Unsupervised High-Resolution Depth Learning From Videos With Dual Networks
This work improves monocular depth estimation for applications like autonomous driving and robotics by enabling more efficient use of high-resolution data, though it is incremental as it builds on existing unsupervised methods.
The paper tackles the problem of unsupervised depth learning from videos by addressing the loss of fine-grained details when down-sampling high-resolution images due to memory and computation constraints, proposing a dual networks architecture that directly processes high-resolution inputs to generate high-accuracy depth maps, achieving state-of-the-art results on KITTI and Make3D benchmarks.

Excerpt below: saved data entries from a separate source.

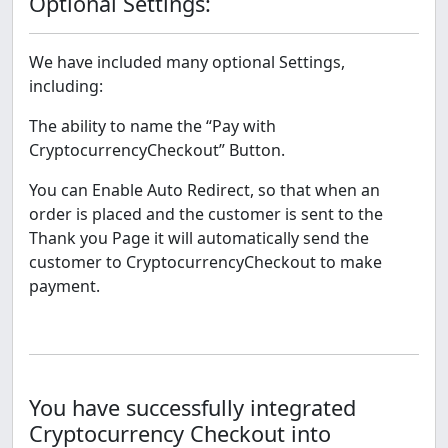
Optional Settings:
We have included many optional Settings,
including:
The ability to name the “Pay with
CryptocurrencyCheckout” Button.
You can Enable Auto Redirect, so that when an
order is placed and the customer is sent to the
Thank you Page it will automatically send the
customer to CryptocurrencyCheckout to make
payment.
You have successfully integrated
Cryptocurrency Checkout into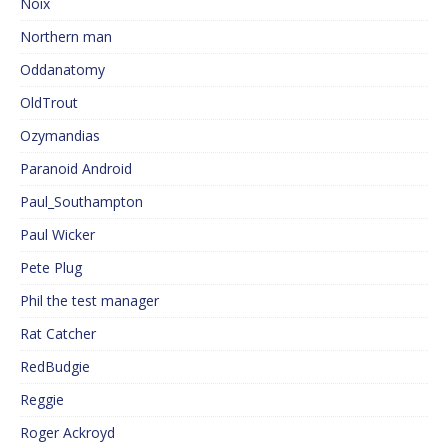
Noix
Northern man
Oddanatomy
OldTrout
Ozymandias
Paranoid Android
Paul_Southampton
Paul Wicker
Pete Plug
Phil the test manager
Rat Catcher
RedBudgie
Reggie
Roger Ackroyd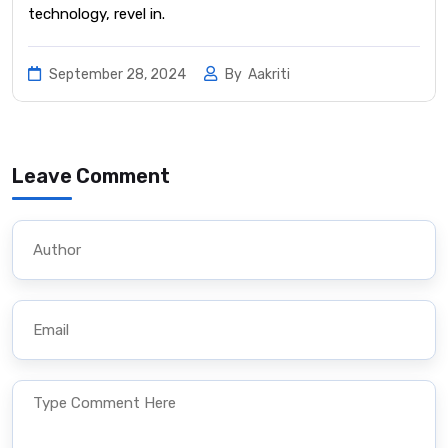
technology, revel in.
September 28, 2024
By
Aakriti
Leave Comment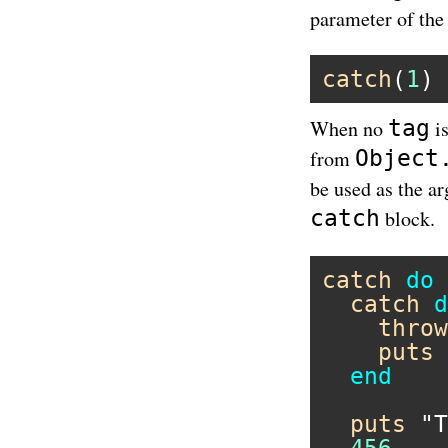
parameter of the
catch
(
1
) 
tag
When no
is
Object
from
be used as the a
catch
block.
catch
do
catch
d
throw
puts
end
puts
"T
456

Unsupervised depth learning takes the appearance difference between a target view and a view synthesized from its adjacent frame as supervisory signal. Since the supervisory signal only comes from images themselves, the resolution of training data significantly impacts the performance. High-resolution images contain more fine-grained details and provide more accurate supervisory signal. However, due to the limitation of memory and computation power, the original images are typically down-sampled during training, which suffers heavy loss of details and disparity accuracy. In order to fully explore the information contained in high-resolution data, we propose a simple yet effective dual networks architecture, which can directly take high-resolution images as input and generate high-resolution and high-accuracy depth map efficiently. We also propose a Self-assembled Attention (SA-Attention) module to handle low-texture region. The evaluation on the benchmark KITTI and Make3D datasets demonstrates that our method achieves state-of-the-art results in the monocular depth estimation task.